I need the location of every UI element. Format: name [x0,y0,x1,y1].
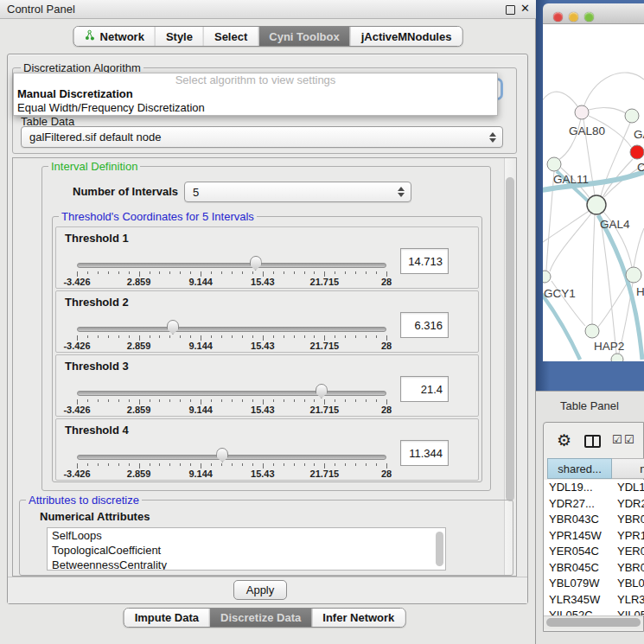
vertical-scrollbar-thumb[interactable] [506,177,514,501]
number-of-intervals-label: Number of Intervals [73,185,178,198]
network-node-label: HAP2 [594,340,624,353]
table-row[interactable]: YBR043CYBR043C [544,512,644,528]
table-row[interactable]: YBR045CYBR045C [544,560,644,577]
threshold-slider[interactable]: -3.4262.8599.14415.4321.71528 [77,256,386,289]
tick-mark [355,335,356,338]
slider-thumb[interactable] [250,256,262,271]
threshold-value-input[interactable]: 6.316 [400,312,449,338]
tab-jactivemnodules[interactable]: jActiveMNodules [350,27,462,46]
tab-cyni-toolbox[interactable]: Cyni Toolbox [258,27,349,46]
table-cell: YER054C [612,544,644,560]
horizontal-scrollbar-thumb[interactable] [546,618,641,627]
network-node[interactable] [625,109,639,123]
slider-track[interactable] [77,263,386,268]
close-traffic-light[interactable] [553,12,563,22]
network-node[interactable] [630,145,644,159]
threshold-slider[interactable]: -3.4262.8599.14415.4321.71528 [77,320,386,353]
threshold-slider[interactable]: -3.4262.8599.14415.4321.71528 [77,384,386,417]
tick-mark [335,399,335,402]
network-node[interactable] [585,324,599,338]
network-node-label: GA [634,128,644,141]
minimize-traffic-light[interactable] [569,12,578,22]
slider-thumb[interactable] [167,320,179,335]
scale-label: 9.144 [188,341,213,351]
checkbox-icon[interactable]: ☑ [624,433,634,446]
tab-select[interactable]: Select [203,27,258,46]
slider-thumb[interactable] [316,384,328,399]
network-view-canvas[interactable]: GAL80GACGAL11GAL4GCY1HHAP2 [543,24,644,361]
column-header-name[interactable]: na... [612,458,644,479]
network-node[interactable] [543,271,551,283]
tick-mark [108,399,109,402]
network-node[interactable] [626,267,641,283]
attribute-list-item[interactable]: BetweennessCentrality [48,558,445,571]
slider-thumb[interactable] [216,448,228,462]
tick-mark [169,463,170,466]
tab-network[interactable]: Network [74,27,155,46]
threshold-value-input[interactable]: 14.713 [400,248,449,274]
control-panel-titlebar: Control Panel ✕ [0,0,536,19]
tick-mark [159,335,160,338]
table-cell: YIL052C [544,608,612,615]
zoom-traffic-light[interactable] [584,12,594,22]
split-columns-icon[interactable] [584,435,601,448]
network-icon [85,29,96,43]
column-header-shared-name[interactable]: shared... [547,458,612,479]
bottom-tab-bar: Impute DataDiscretize DataInfer Network [124,608,406,628]
attribute-list-item[interactable]: TopologicalCoefficient [48,543,445,558]
number-of-intervals-combobox[interactable]: 5 [184,182,411,202]
attributes-list-scrollbar-thumb[interactable] [436,532,443,566]
attributes-fieldset-label: Attributes to discretize [26,494,142,507]
network-window-titlebar [543,3,644,24]
tab-label: jActiveMNodules [361,30,452,43]
tick-mark [242,463,243,466]
table-data-combobox[interactable]: galFiltered.sif default node [21,126,503,148]
tick-mark [98,399,99,402]
float-window-icon[interactable] [506,5,515,15]
table-row[interactable]: YLR345WYLR345W [544,592,644,609]
slider-track[interactable] [77,327,386,332]
slider-track[interactable] [77,391,386,396]
threshold-slider[interactable]: -3.4262.8599.14415.4321.71528 [77,448,386,481]
table-cell: YBR045C [612,560,644,577]
scale-label: 15.43 [251,277,275,287]
table-row[interactable]: YBL079WYBL079W [544,576,644,592]
tab-impute-data[interactable]: Impute Data [124,609,209,627]
scale-label: 28 [381,341,392,351]
checkbox-icon[interactable]: ☑ [612,433,622,446]
table-row[interactable]: YER054CYER054C [544,544,644,560]
gear-icon[interactable]: ⚙ [557,430,571,450]
tick-mark [190,335,191,338]
network-node[interactable] [575,105,589,119]
threshold-value-input[interactable]: 21.4 [400,376,449,402]
tab-discretize-data[interactable]: Discretize Data [209,609,311,627]
threshold-value-input[interactable]: 11.344 [400,440,449,466]
attribute-list-item[interactable]: SelfLoops [48,528,445,543]
tick-mark [169,399,170,402]
tick-mark [366,271,367,274]
network-node[interactable] [587,195,606,214]
slider-track[interactable] [77,455,386,460]
tick-mark [98,463,99,466]
table-row[interactable]: YDL19...YDL19... [544,480,644,496]
numerical-attributes-list[interactable]: SelfLoopsTopologicalCoefficientBetweenne… [47,527,446,571]
close-icon[interactable]: ✕ [520,2,530,15]
table-row[interactable]: YIL052CYIL052C [544,608,644,615]
table-cell: YER054C [544,544,612,560]
network-node[interactable] [611,354,623,361]
network-node[interactable] [547,157,561,171]
table-row[interactable]: YPR145WYPR145W [544,528,644,545]
table-row[interactable]: YDR27...YDR27... [544,496,644,513]
app-root: Control Panel ✕ NetworkStyleSelectCyni T… [0,0,644,644]
apply-button[interactable]: Apply [233,580,287,600]
tab-infer-network[interactable]: Infer Network [311,609,405,627]
algorithm-popup-item[interactable]: Equal Width/Frequency Discretization [14,101,497,115]
threshold-label: Threshold 2 [65,296,129,309]
table-cell: YBR045C [544,560,612,577]
tick-mark [252,335,253,338]
algorithm-popup-item[interactable]: Manual Discretization [14,87,497,101]
tick-mark [87,399,88,402]
tick-mark [284,271,284,274]
tick-mark [211,335,212,338]
tab-style[interactable]: Style [155,27,203,46]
============================================================
Some lines contain the word "threshold". Pull each one out of the listing.

threshold-slider[interactable]: -3.4262.8599.14415.4321.71528 [77,256,386,289]
threshold-value-input[interactable]: 6.316 [400,312,449,338]
threshold-slider[interactable]: -3.4262.8599.14415.4321.71528 [77,320,386,353]
threshold-slider[interactable]: -3.4262.8599.14415.4321.71528 [77,384,386,417]
threshold-value-input[interactable]: 14.713 [400,248,449,274]
threshold-slider[interactable]: -3.4262.8599.14415.4321.71528 [77,448,386,481]
threshold-value-input[interactable]: 21.4 [400,376,449,402]
threshold-value-input[interactable]: 11.344 [400,440,449,466]
threshold-label: Threshold 2 [65,296,129,309]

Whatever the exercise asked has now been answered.